But what exactly is Basel II, and who's behind it?

In January 2001, the Basel Committee on Banking Supervision issued a proposal for a New Basel Capital Accord, referred to as Basel II, to replace a 1988 agreement. The committee is made up banking industry execs and high-ranking banking regulators. National regulators use the accord's principles to craft their countries' banking rules.

Managing key risks used to be difficult, Ferguson said.

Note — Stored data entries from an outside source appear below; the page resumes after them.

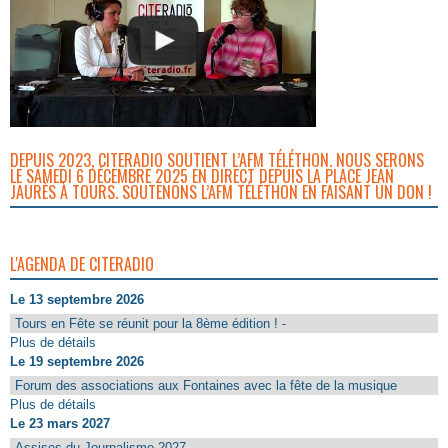
DEPUIS 2023, CITERADIO SOUTIENT L’AFM TÉLÉTHON. NOUS SERONS
LE SAMEDI 6 DÉCEMBRE 2025 EN DIRECT DEPUIS LA PLACE JEAN
JAURÈS À TOURS. SOUTENONS L’AFM TÉLÉTHON EN FAISANT UN DON !
L'AGENDA DE CITERADIO
Le 13 septembre 2026
Tours en Fête se réunit pour la 8ème édition ! -
Plus de détails
Le 19 septembre 2026
Forum des associations aux Fontaines avec la fête de la musique
Plus de détails
Le 23 mars 2027
Assises du Journalisme 2027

Basel II is influenced by the belief that bank executives can understand their risk better today, so the funds they set aside for possible failure can be more closely tuned to those risks. "Until quite recently, systematically and formally managing many of the key risks taken by banks, in particular their credit risk, was difficult," Federal Reserve vice chairman Roger Ferguson said in a speech last month. "The techniques for quantifying and measuring risk, and the technology and instruments to manage and distribute it, simply did not exist."

The strategy and new formulas may work because banks tend to be more conservative when there are greater unknowns about risk, says Peter Keppler, senior analyst of capital markets group at Financial Insights Group, formerly Meridien Research. As an institution improves its approach and technologies to better know the risks, it should be comfortable lowering its reserve requirement. "The way that they're trying to encourage more sophisticated practices is by holding out the carrot to banks," Keppler says.

The rules still aren't final, however, and most likely won't be until the end of this year. Yet banks are getting ready, as the new accord will begin to be enforced as early as 2006, which means financial institutions that want to change practices and install new technologies to aid in compliance should start today.